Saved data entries
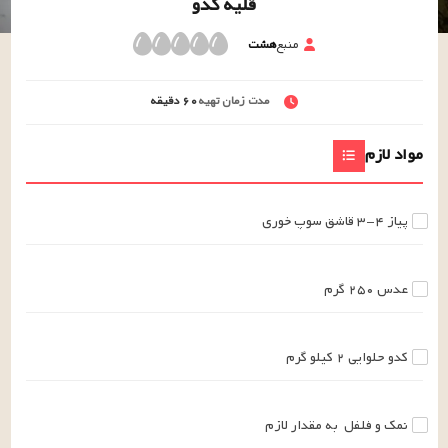
قلیه کدو
منبع
هشت
مدت زمان تهیه
۶۰
دقیقه
مواد لازم
پیاز
۳-۴
قاشق سوپ خوری
عدس
۲۵۰
گرم
کدو حلوایی
۲
کیلو گرم
نمک و فلفل
به مقدار لازم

EXERCISE OBJECTIVE: Print every entry exactly; omit the pictures.

RESPONSE TO THIS TASK:
قلیه کدو
منبع
هشت
مدت زمان تهیه
۶۰
دقیقه
مواد لازم
پیاز
۳-۴
قاشق سوپ خوری
عدس
۲۵۰
گرم
کدو حلوایی
۲
کیلو گرم
نمک و فلفل
به مقدار لازم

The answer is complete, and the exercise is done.